En Cataluña, hay ciertas ciudades que tienen una conexión con la Bella Roma. Una de ella es Lleida que tiene una profunda herencia romana a lo largo de su historia y que aguarda monumentos destacados como la Seu Vella.
No obstante, la ciudad recrea esta herencia todos los años. Para ello, se dan cita en marzo, concretamente del 6-8 de marzo, celebrando su VIII edición del Mercat Romà d’Ilerda, un homenaje a la huella que dejó la civilización romana en la antigua Ilerda.
Dicho mercado no solo se trata de una feria comercial, sino que también cuenta con un programa extenso entre lo que destaca la puesta en escena y recreación de la época. Durante ese fin de semana, las familias podrán disfrutar de diferentes actividades como talleres, espectáculos y desfiles.
Los orígenes de Lleida
Según recoge Josep Lladonosa i Pujol, la ciudad de Lleida tiene sus raíces en el pueblo ibérico de los ilergetes, quienes fundaron Iltirda en un cerro sobre el río Segre. Tras ser incorporada al dominio romano como Ilerda, la ciudad cobró fama universal en el año 49 a. C. al ser el escenario de una célebre batalla entre Julio César y Pompeyo.
Tras siglos de romanización y una posterior etapa visigoda, Lérida fue ocupada por los árabes entre los años 716 y 719, denominándose Larida durante un dominio que duró 435 años. Finalmente, en 1149, la ciudad fue reconquistada por los condes Ramón Berenguer IV de Barcelona y Ermengol VI de Urgel, lo que dio inicio a su repoblación cristiana.
Durante los siglos XIII y XIV, Lérida vivió una época de gran relevancia institucional y cultural con la creación de la Paeria (su régimen municipal) en 1264 y la fundación del Estudio General en 1300, la primera universidad de la Corona de Aragón.
Sin embargo, a partir del siglo XIV, la ciudad enfrentó graves crisis, incluyendo la peste bubónica, revueltas políticas y la pérdida de sus libertades forales tras la Guerra de Sucesión y el Decreto de Nueva Planta en 1716.
El siglo XX trajo consigo nuevos retos bajo diversas dictaduras, hasta que la explosión democrática de 1977 devolvió a la ciudad nuevas expectativas de recuperación y desarrollo urbanístico.
Qué ver en Lleida
Por tanto, la ciudad ofrece monumentos tan añejos como La Seu Vella, el Palacio de la Paeria o el Antiguo Hospital de Santa María. Eso sí, conviene desayunar bien ese día porque conocer Lleida en un solo día es una tarea exigente. Aquí empieza la ruta.

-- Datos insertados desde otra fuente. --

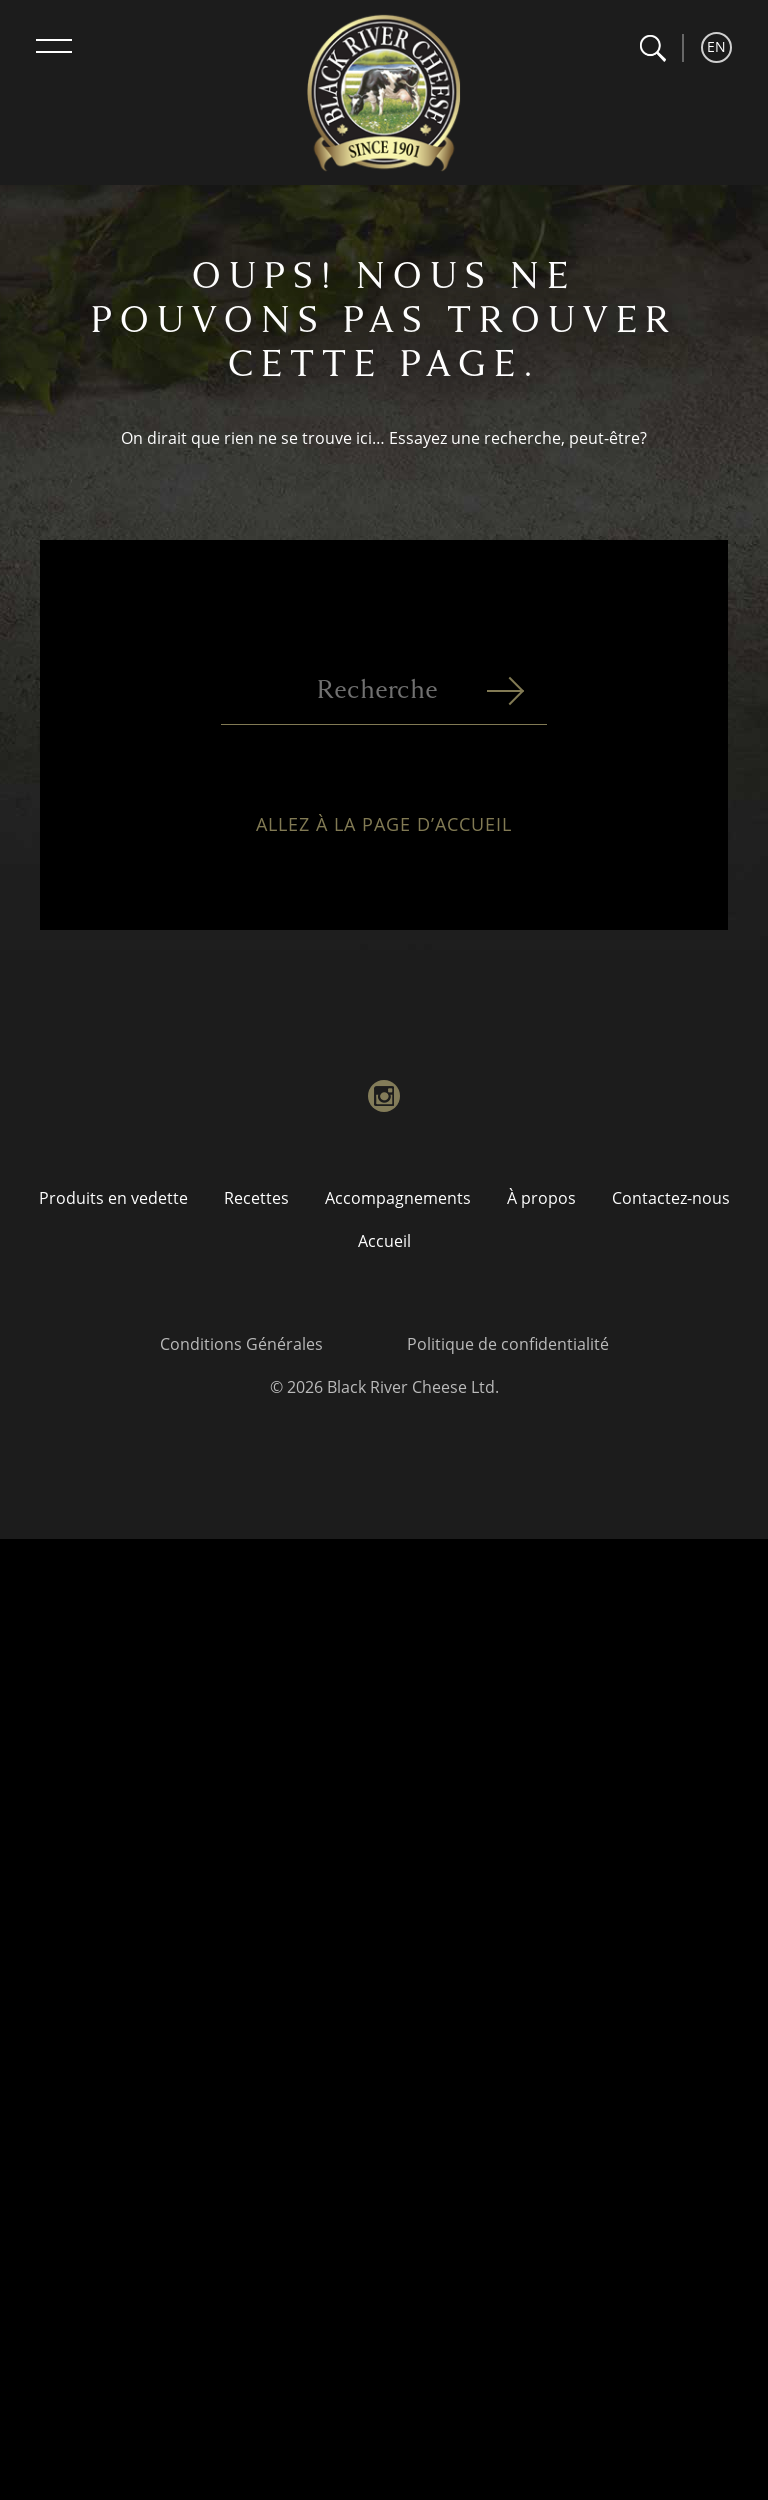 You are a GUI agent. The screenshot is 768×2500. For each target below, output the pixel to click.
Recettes (256, 1198)
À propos (541, 1198)
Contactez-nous (671, 1198)
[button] (652, 48)
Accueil (384, 1241)
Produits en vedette (113, 1198)
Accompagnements (398, 1198)
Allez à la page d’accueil (384, 833)
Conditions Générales (241, 1344)
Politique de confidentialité (508, 1344)
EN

Palacio de la Paeria: este edificio del siglo XII alberga actualmente la sede del Gobierno local. Afortunadamente, hay muchas estancias que se pueden visitar.

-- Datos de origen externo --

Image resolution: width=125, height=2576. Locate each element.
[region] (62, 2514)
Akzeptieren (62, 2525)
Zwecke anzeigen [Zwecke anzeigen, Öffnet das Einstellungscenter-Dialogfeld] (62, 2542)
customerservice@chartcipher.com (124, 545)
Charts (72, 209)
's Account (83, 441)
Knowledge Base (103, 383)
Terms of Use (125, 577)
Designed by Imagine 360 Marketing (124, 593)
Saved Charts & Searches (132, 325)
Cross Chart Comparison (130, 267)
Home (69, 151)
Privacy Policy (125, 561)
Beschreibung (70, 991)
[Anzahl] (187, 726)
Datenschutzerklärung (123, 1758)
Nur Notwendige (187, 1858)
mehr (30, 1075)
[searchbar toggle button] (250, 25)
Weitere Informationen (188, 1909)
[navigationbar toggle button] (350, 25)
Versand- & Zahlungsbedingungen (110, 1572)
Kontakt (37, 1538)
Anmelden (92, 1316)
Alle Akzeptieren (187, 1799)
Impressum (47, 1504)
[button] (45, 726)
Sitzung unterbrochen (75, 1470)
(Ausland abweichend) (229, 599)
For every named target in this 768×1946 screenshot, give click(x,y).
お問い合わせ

La Seu Vella: imposible no quedar embelesado ante la gallarda figura de esta catedral que destaca sobre un cerro y que empezó a construirse en el año 1203, cuando el románico todavía imperaba en España, aunque el gótico dominaba en el país galo y no tardaría en franquear los Pirineos. Dos siglos más tarde, en 1431, se finalizó el campanario y se puso punto final a la catedral.
Castillo del Rey: el castillo conocido como La Suda, una palabra árabe que significa área urbana cerrada. Así es como se apelaba a la antigua fortaleza andalusí que en el siglo IX se levantaba en este lugar. Esta edificación es un buen ejemplo de monumento que aúna dos estilos: el románico y el gótico.
Antiguo Hospital de Santa María: este bello edificio acogió en tiempos un hospital, pero ahora su cometido es servir de sede del Instituto de Estudios Ilerdenses, además de un espacio de exposiciones temporales. La construcción gótico-plateresca de los siglos XV y XVI embelesa al visitante con un patio central presidido por una escalinata de piedra que conecta con una galería de arcos ojivales.